Russ Roberts: But, a lot of politics–I was going to say in America today, but of course it’s true through most of history at any democracy. It’s certainly true here in Israel. There’s a fear that the political process is a zero-sum game. That, if the other side wins, we lose, and we lose in a particularly devastating way.
I’ll stick with the United States. I think there’s a view in the United States that if the Left wins, the United States will no longer be the United States; and if the Right wins, the Left’s view is the United States will no longer be the United States. It’ll be some disgrace, some failure of what should be its mission.
And, I often describe that as: there’s no longer shared narrative. I don’t know if that’s a useful way to think about it. But, when a country is divided and each side sees the other side as effectively treasonous, it’s very hard, one, to get anything done, which is part of what your book writes about; but it also means there’s a cultural failure, it seems to me, and a political failure that go together as you write about in the book. Do you think we’ve reached that point in the United States, and is your book in some sense an antidote to that disease?
Yuval Levin: I do think that in a sense we’ve reached that point. I think that reaching that point–I think it’s possible to recover from that kind of condition, because our political tradition does give us a lot to work with on this front.
So, I would say that the sense that people have that the stakes are absolute is a function of a misunderstanding of how democracy works.
And, it’s a misunderstanding that’s rooted in the way that some democracies fail. And, the extraordinary thing about the American Constitution is how aware it is of that danger.
So, democracy is rooted in the sense that majority rule is essential to political legitimacy. I think that is absolutely true. And, the Framers of the Constitution in the United States began from that premise.
There is a democracy at the bottom of everything. Everybody is ultimately accountable to a voting public.

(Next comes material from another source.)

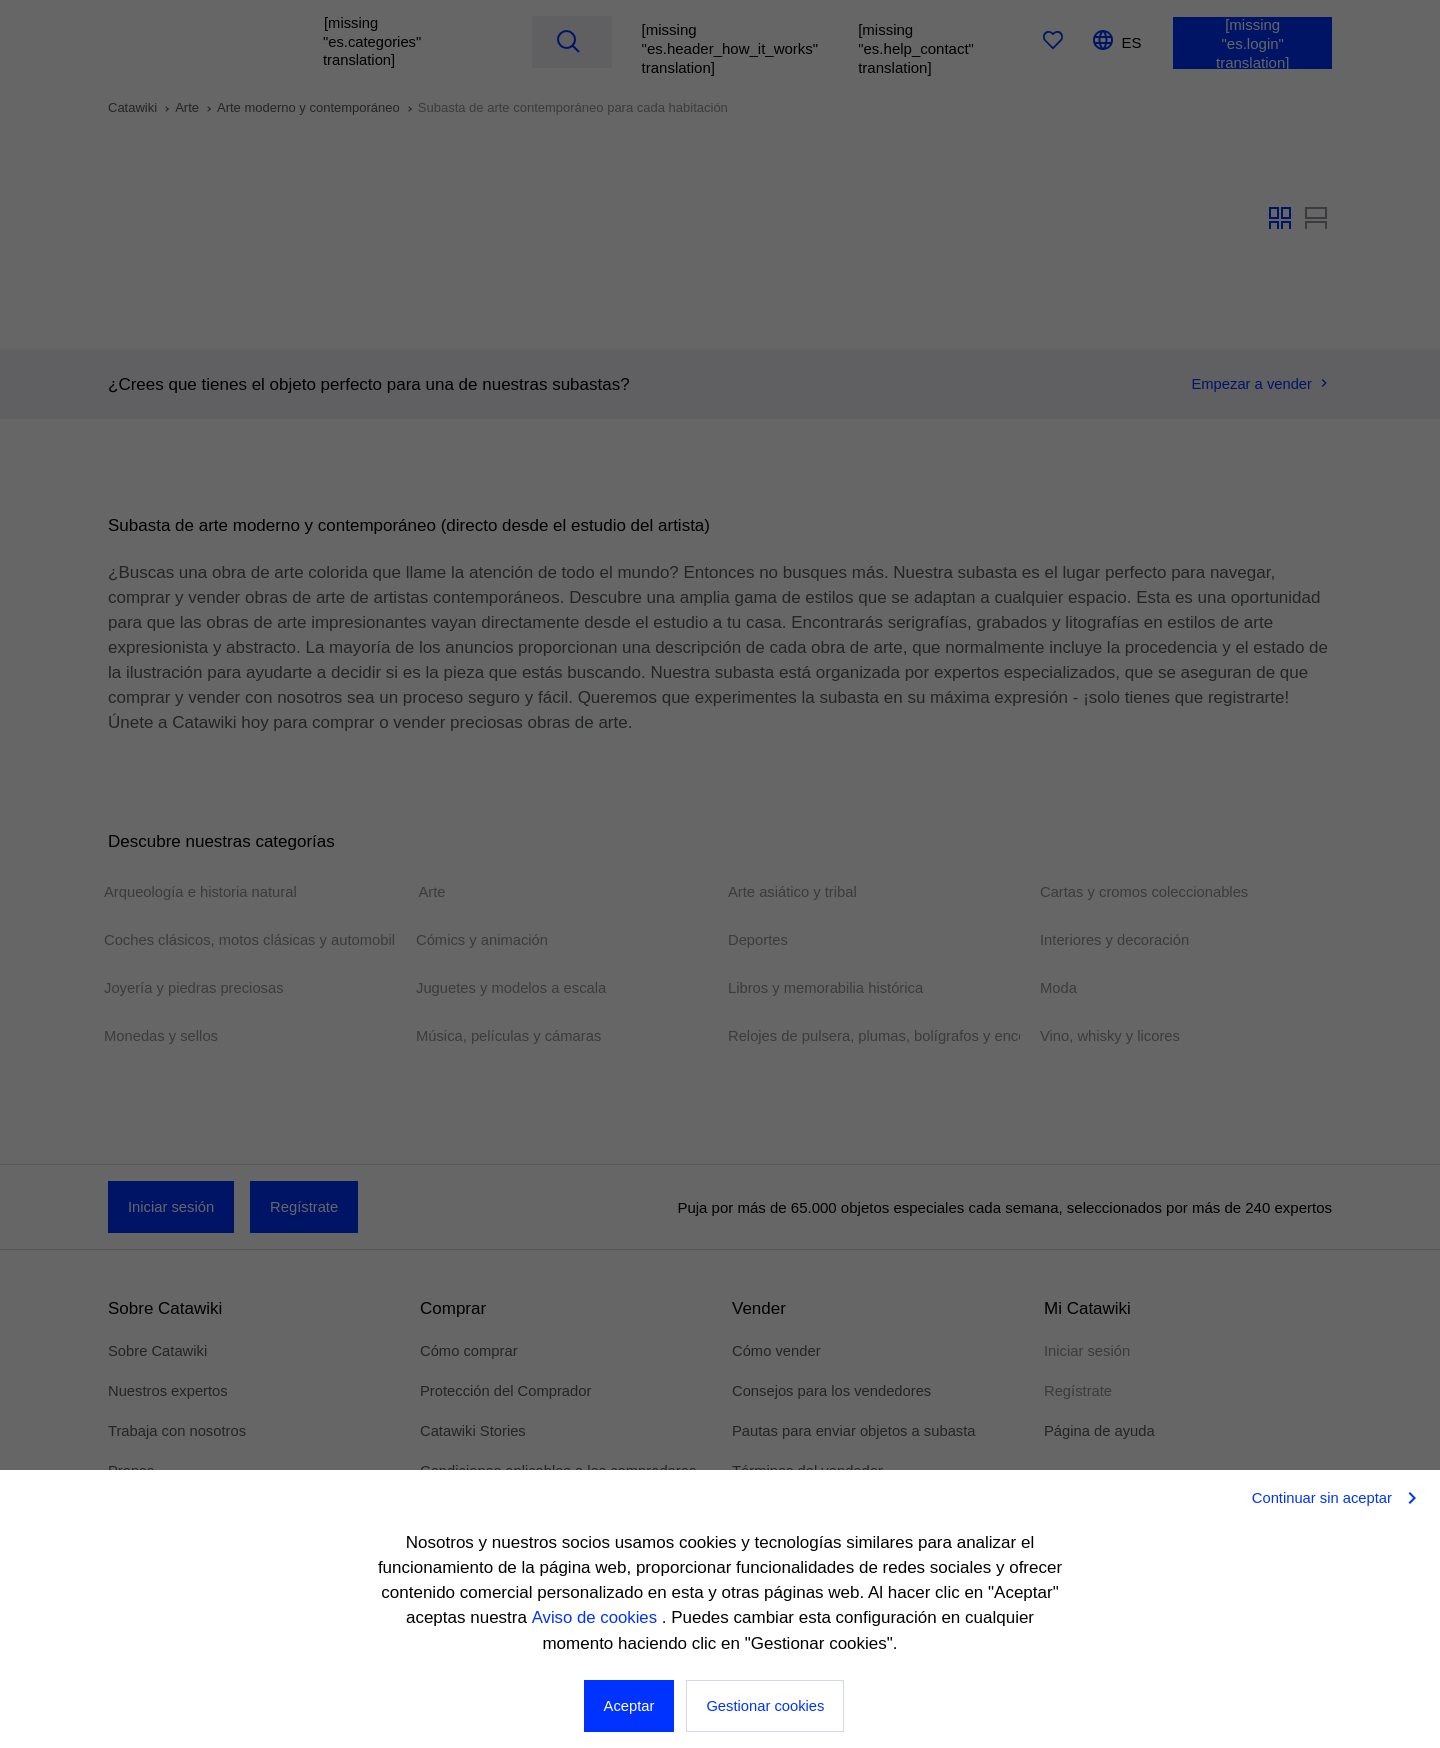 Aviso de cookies (596, 1618)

And yet, there is another fact about democracy: which is that majority rule can be very oppressive. And that it creates a fear in minorities. Because, if everything is up to the majority and if whatever the majority does is deemed legitimate, then if you’re not in the majority, you’re in big trouble. And, an election is a moment when a society decides who is in the majority and who is in the minority. And, that means that if everything is up for grabs at every election, then the stakes are extremely high and therefore it really is a fight to the death.

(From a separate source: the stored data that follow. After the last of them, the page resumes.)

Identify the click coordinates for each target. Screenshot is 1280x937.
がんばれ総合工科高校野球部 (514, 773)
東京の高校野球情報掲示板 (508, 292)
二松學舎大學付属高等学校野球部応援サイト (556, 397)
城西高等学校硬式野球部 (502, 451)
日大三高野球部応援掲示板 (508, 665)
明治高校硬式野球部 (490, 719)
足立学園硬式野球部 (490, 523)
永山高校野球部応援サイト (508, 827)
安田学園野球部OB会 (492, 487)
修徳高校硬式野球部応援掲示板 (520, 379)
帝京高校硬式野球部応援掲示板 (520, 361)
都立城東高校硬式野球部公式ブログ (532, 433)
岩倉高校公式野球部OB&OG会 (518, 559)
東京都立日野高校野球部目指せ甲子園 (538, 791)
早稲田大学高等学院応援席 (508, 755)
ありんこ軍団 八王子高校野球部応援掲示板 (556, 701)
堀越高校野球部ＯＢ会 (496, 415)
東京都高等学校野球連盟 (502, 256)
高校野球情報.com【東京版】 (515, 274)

The American Constitution intentionally creates a set of restraints on majorities even as it empowers majorities.
Now, it has to be said, this is actually what we find frustrating about the Constitution. And, a lot of the critics of the Constitution are essentially majoritarians. And they say, ‘Look, a majority of the public voted for this party and yet they can’t get anything done because they have to negotiate with these other institutions and with the other party in the institution.’

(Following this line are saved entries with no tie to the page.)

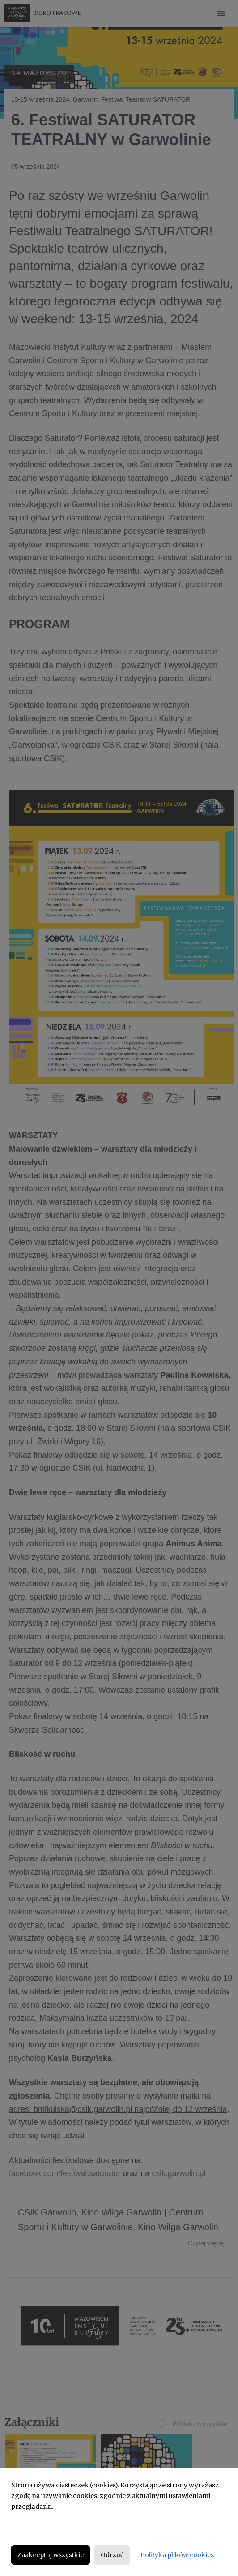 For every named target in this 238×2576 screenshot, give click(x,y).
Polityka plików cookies (177, 2555)
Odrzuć (112, 2555)
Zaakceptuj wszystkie (50, 2555)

And, it’s true. Everybody who wins an election for President or for Congress sooner or later in the United States finds themselves saying, ‘Look, didn’t I win the election? Why am I still dealing with these people?’
The reason you’re still dealing with these people is that the Constitution is keenly aware that majorities have to be restrained before they are empowered, or at the very least, that in order to be genuinely legitimate, they have to be broad and durable majorities and not narrow and fading or ephemeral majorities.
So, the system creates a bicameral legislature where the two houses are elected in two different ways. It creates these branches of government that are constantly in each other’s way. It creates an executive that’s elected in a very peculiar way and has to constantly account for himself to the Congress.
All of these things are there to make sure that it’s not simply the case that if you’re in the minority, then you’re screwed. That’s not how American life should work.
And, in a way, the competing, interacting majorities that the system creates is a way to make sure that everybody is in the minority sometimes–or at least can imagine themselves being in the minority–and therefore has to worry about how minorities are protected from majority power.
And so, how to balance majority power and minority rights is a challenge that every democracy has to face.
I think the American Constitution is actually distinctly good at doing that, but that’s also why it’s so frustrating to narrow majorities, which are the only kind we’ve had in 21st-century America.